Isn't Rogan in danger of overreaching himself, of becoming as burnt-out as those early bosses Novelli and Marco? "I am in all my places all the time, in spirit." How does that work, then? "I am always thinking about dishes. And it's not believable for anyone that I can be connected with L'Enclume if I'm jetting around the country. That's why I fancied Manchester – I can be back in either place in an hour."

And why, presumably, he has taken the difficult decision not to rehouse Roganic and keep it going after it closes on 20 June, despite it being a big success in the capital. It's too far from Roganville. "I've still got the dedication to keep moving forward, but it kills my body." Once he has established a second restaurant in the Midland – the jaw-dropping-sounding Mr Cooper's House & Garden, which will replicate a 19th-century landmark, complete with trees, scullery, library and so on, which will open in September – he will, he says with a hearty sigh, settle back into Cartmel.

"It's apparent to me that my role now is in Aulis, working on devising new recipes, a growing programme, all that stuff." He has worked assiduously to create a 'family' of chefs. "I've got my generals, and to do anything amazing you need an amazing team. Mind you," he quips, "they don't come cheap."

Does he really believe that he's four or five years away from stepping back from the stoves? "Well," he muses, "I always say 'That's it', but I think if the opportunity arose to do something in my home town, Southampton, that would be the icing on the cake."
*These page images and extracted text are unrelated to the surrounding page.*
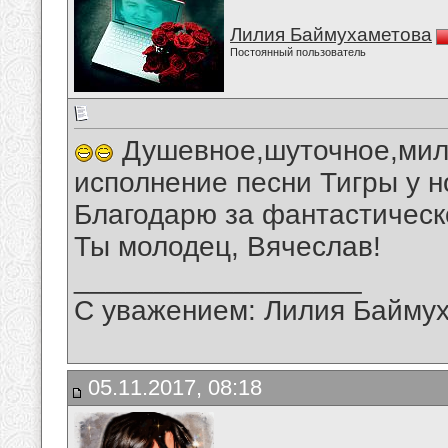
Лилия Баймухаметова
Постоянный пользователь
Душевное,шуточное,мил
исполнение песни Тигры у н
Благодарю за фантастическ
Ты молодец, Вячеслав!
__________________
С уважением: Лилия Байму
05.11.2017, 08:18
You can take the boy out of the seaside – and as far as the Lakes, even – but you can never take the seaside out of the boy.

FOUR MORE TO VISIT…

Bray

Not just home to Heston Blumenthal's The Fat Duck – regularly touted as the best restaurant in Britain – this Berkshire village positively twinkles with Michelin stars. Also in possession of a Michelin triple is The Waterside Inn, under chef-patron Michel Roux. Nonetheless, the charming village risks becoming Hestonville; the molecular gastronomy whizz runs two further eating establishments here: The Hinds Head is a superior gastropub, with its own Michelin star and an endless supply of triple-cooked chips, while in 2010 the 16th-century inn The Crown was turned – to the chagrin of some locals – from normal village boozer into the latest Heston eatery.

Padstow

Two names have helped put the Cornish port of Padstow on the map: Paul Ainsworth and Rick Stein. The former garnered a Michelin star last year for his unpretentious, restaurant No6, which puts a local, Cornish twist on many a modern classic. But the big daddy of the Padstow food scene is undoubtedly Rick Stein, who rules over an empire of 12 businesses in the town. The Seafood Restaurant brings a fusion, Asian-inspired approach to the catch of the day, and Rick Stein's Café is a less formal, fishy affair. St Petroc's Bistro offers steaks and more Mediterranean-style grub, while you can probably guess the menu at Stein's Fish & Chips.

Ludlow

This Shropshire destination, on the Welsh border, became famous for hosting several Michelin-starred restaurants, turning a pretty market town into a foodie hotspot in the Nineties. Several chefs have since moved on, but its reputation rightly remains. Mr Underhill's still has its star; nestled at the foot of Ludlow castle, and run by husband-and-wife team Chris and Judy Bradley, it has a daily changing market menu. La Becasse – sister restaurant to Alan Murchison's L'ortolan in Reading – also prioritises local ingredients, led by head chef Will Holland. Other Ludlow institutions include the triple AA rosetted Forelles at Fishmore Hall and The Clive restaurant-with-rooms just outside town.

Lochinver

It may be a remote village in the Scottish Highlands, but foodie culture defines Lochinver, and gastro-tourists visiting the cluster of top-flight restaurants now swell the 600-person population. The Inver Lodge hotel boasts the Chez Roux restaurant, with Albert Roux at the helm; it specialises in seafood, in a rustic style. There's The Albannach, a boutique hotel with a Michelin-starred restaurant (the most northerly star awarded in the UK) while the most recent opening is The Mission.